BCCI bigwigs are set to give the inaugural Indian Premier League awards a miss in the wake of the spat with Lalit Modi but the function still promises to be a glitzy affair.
The Awards Night, to be held in Mumbai on Friday, will honour the best-performing players in the IPL over the last month and a half. The function is set to be a Bollywood-style entertainment extravaganza which will be hosted by Shah Rukh Khan and Karan Johar.
Invitations for the awards function have been sent to all BCCI and IPL's Governing Council members, all franchise owners, players and support staff, along with the owners of the two new teams - Kochi and Pune - which are to make their debut in the league in 2011.
But if BCCI officials, notably president Shashank Manohar, secretary N Srinivasan and his predecessor Niranjan Shah - also the current vice chairman of its sub-committee IPL - choose to give it a short shrift, it would come as a bit of dampener.

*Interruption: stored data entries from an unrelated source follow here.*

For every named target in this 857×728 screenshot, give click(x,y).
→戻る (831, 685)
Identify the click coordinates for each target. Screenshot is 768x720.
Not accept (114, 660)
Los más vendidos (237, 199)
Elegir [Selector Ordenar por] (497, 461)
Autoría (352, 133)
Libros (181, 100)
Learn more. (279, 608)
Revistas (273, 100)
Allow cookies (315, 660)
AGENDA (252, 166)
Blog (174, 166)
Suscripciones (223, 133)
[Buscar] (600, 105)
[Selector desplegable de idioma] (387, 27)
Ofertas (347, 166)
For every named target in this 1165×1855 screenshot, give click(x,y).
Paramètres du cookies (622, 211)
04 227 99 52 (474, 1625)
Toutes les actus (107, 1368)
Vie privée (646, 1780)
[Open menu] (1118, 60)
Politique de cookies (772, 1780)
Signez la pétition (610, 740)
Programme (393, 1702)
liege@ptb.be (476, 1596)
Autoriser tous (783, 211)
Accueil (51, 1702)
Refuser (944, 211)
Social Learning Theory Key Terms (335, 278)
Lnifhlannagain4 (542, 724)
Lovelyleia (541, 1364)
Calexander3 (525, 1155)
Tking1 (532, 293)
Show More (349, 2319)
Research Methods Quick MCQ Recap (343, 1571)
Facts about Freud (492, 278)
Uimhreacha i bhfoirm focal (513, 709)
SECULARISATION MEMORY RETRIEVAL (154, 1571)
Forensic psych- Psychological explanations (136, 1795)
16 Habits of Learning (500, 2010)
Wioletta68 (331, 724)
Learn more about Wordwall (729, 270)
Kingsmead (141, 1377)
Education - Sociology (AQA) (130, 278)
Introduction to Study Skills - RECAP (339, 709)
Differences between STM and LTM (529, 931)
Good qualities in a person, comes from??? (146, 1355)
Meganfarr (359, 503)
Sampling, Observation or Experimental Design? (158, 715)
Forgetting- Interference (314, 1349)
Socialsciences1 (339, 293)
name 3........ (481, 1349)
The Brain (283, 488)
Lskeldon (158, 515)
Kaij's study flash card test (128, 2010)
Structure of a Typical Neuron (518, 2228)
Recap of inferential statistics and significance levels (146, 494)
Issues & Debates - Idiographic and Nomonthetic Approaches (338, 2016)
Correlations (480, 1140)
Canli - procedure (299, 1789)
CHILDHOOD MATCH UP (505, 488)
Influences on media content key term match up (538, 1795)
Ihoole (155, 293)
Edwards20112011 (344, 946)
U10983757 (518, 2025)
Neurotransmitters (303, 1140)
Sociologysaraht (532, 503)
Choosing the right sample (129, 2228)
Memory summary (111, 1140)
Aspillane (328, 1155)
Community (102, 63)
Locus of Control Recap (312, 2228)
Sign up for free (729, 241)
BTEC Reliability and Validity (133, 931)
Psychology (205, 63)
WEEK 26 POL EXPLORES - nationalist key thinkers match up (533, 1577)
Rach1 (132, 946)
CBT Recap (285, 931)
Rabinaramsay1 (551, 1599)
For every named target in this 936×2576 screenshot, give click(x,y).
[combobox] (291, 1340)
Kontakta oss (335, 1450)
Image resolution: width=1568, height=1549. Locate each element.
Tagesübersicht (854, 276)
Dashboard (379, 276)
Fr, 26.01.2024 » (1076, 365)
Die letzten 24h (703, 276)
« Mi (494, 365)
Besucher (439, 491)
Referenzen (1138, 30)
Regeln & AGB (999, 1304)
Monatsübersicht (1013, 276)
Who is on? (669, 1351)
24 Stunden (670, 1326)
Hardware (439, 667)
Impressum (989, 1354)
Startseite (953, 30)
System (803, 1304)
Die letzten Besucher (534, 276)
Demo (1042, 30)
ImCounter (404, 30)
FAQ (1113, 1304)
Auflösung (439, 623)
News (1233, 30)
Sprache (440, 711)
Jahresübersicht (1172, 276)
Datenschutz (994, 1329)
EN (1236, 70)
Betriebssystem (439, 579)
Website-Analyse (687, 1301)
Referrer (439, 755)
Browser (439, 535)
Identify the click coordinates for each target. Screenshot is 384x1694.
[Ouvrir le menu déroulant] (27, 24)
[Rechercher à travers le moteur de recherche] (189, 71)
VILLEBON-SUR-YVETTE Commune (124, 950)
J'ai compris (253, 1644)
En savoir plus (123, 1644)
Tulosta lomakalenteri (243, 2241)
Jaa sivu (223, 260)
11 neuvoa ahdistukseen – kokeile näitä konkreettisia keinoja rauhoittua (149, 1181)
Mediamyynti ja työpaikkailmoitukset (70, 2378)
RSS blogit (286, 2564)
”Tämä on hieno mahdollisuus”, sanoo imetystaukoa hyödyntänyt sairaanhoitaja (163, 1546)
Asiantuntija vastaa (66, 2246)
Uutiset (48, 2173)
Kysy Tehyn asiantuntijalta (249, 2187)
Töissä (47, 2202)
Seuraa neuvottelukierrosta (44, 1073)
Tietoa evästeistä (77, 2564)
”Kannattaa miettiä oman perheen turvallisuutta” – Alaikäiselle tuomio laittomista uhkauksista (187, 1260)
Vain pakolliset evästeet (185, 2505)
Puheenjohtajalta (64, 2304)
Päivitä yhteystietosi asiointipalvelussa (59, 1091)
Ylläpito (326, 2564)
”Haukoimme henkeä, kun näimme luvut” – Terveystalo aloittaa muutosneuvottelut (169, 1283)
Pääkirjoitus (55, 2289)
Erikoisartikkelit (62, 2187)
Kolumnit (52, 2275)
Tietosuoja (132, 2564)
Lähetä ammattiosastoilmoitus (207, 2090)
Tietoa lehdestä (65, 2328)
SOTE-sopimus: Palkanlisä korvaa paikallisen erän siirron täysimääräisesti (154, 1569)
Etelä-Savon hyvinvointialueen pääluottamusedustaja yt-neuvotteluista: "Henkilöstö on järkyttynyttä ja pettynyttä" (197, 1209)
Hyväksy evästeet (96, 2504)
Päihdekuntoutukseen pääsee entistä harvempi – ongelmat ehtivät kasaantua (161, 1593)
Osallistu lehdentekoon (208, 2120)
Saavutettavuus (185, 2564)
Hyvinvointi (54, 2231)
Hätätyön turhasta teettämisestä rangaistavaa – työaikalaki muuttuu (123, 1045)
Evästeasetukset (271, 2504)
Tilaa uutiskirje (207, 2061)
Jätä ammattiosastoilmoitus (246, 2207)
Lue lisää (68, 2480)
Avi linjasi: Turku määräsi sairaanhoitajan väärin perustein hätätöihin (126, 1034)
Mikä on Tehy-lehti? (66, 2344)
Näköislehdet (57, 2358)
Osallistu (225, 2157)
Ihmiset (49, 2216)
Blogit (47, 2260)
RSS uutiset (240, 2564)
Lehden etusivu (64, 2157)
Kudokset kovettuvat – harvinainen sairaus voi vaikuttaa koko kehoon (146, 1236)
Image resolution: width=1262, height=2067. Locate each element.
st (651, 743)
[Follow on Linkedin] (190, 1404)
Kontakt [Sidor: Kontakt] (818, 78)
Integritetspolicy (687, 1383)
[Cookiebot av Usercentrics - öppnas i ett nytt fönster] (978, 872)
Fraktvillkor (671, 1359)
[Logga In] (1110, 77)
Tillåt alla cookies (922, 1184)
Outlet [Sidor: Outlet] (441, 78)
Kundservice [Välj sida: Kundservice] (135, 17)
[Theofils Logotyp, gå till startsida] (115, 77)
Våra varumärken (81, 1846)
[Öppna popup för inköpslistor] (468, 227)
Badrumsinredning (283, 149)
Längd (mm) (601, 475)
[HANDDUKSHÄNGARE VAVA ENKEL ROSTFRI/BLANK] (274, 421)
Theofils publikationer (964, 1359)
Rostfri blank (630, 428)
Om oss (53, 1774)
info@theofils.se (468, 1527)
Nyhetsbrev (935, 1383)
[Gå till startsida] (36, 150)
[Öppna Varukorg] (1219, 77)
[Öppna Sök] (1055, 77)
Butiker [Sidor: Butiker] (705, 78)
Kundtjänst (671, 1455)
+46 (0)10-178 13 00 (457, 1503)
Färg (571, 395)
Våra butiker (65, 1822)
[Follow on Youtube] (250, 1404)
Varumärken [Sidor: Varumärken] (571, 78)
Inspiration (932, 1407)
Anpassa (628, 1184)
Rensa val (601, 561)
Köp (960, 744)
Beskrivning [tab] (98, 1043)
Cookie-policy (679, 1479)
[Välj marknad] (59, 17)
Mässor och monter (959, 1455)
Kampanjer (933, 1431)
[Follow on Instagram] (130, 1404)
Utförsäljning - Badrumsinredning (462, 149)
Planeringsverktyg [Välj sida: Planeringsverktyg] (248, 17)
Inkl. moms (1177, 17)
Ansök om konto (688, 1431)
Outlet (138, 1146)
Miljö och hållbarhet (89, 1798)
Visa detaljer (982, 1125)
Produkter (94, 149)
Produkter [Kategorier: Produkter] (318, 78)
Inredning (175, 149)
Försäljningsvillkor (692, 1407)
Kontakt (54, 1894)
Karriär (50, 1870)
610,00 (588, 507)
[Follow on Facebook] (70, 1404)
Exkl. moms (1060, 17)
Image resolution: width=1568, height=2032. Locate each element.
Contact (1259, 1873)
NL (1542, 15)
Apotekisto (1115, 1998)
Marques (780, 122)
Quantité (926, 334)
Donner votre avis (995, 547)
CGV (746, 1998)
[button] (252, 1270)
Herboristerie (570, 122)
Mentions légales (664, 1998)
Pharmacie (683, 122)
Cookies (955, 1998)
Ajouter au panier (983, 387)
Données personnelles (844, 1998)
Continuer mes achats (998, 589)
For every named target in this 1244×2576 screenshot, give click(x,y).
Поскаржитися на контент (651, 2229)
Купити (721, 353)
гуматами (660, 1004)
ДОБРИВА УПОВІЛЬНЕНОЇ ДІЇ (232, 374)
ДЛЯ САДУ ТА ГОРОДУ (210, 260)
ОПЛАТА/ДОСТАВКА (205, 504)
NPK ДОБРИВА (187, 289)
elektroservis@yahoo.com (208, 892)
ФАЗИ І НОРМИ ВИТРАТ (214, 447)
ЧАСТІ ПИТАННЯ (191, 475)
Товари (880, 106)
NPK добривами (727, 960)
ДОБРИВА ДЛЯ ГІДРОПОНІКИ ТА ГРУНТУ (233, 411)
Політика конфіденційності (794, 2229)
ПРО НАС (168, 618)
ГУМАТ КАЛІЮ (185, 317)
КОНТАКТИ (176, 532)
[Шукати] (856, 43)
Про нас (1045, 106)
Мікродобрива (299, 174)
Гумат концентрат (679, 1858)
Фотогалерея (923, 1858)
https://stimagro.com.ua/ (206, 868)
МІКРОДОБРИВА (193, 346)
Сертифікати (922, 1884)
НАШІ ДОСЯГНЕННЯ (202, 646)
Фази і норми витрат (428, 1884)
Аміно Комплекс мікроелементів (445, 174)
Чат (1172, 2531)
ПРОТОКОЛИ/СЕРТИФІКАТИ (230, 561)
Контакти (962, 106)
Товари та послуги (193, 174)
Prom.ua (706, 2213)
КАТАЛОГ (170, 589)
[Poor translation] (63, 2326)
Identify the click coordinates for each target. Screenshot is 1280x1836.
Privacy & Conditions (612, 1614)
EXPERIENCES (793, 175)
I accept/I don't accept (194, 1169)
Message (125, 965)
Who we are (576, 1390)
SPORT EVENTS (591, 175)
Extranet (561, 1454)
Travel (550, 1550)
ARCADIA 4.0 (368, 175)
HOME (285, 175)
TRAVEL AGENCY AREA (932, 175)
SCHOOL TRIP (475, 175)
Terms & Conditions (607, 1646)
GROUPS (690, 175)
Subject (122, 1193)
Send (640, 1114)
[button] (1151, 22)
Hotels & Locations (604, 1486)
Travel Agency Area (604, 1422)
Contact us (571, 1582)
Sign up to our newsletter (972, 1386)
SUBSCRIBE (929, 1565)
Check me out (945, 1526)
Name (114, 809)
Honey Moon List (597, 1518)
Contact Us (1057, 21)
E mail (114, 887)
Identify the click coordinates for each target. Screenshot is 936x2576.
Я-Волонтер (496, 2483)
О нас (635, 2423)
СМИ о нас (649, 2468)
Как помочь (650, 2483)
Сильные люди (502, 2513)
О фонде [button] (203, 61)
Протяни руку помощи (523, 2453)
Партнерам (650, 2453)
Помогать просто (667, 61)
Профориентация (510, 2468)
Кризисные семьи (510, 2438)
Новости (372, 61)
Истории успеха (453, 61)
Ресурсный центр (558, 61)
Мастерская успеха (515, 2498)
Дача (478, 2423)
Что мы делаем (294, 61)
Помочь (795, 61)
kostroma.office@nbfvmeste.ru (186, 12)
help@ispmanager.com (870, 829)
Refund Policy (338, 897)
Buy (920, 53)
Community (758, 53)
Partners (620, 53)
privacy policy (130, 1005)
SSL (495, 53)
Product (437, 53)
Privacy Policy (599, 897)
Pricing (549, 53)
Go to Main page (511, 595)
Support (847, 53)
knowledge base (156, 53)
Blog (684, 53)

"We can't take a roll call and find out who all would be attending it. Whoever wants to come will be at the function," BCCI sources said on Thursday. But according to latest indications none of them will grace the occasion.
The awards function could also be the last time IPL Commissioner Modi, whose tenure at the helm of affairs is hanging by a thread, will be calling the shots at the Board's precincts as a strong lobby is working towards removing him from the post in the wake of the huge controversy the IPL.
Among the jury panel is former India captain Sunil Gavaskar who is also a GC member while Modi is its convener. There are two other ex-cricketers in the Council former captains Mansoor Ali Khan Pataudi and Ravi Shastri.
If the top bosses of BCCI skip the awards ceremony, as is expected in some quarters, it would amount to an indirect slap on the cricketers who have sweated it out for close to six weeks.
A total of 22 categories of awards, including nine jury awards, would be given away.
Reporters from the print and electronic media have been excluded from the function while photographers and TV camera crew would be able to shoot the proceedings.
Further embarrassment awaits Modi, who is considering moving the court to stop the April 26 governing council meeting which has been convened by BCCI secretary Srinivasan.
Sources reveal that the BCCI top brass might also not attend the grand final of the Twenty20 tournament between Mumbai Indians and Chennai Super Kings, which is owned by Srinivasan's India Cements Group.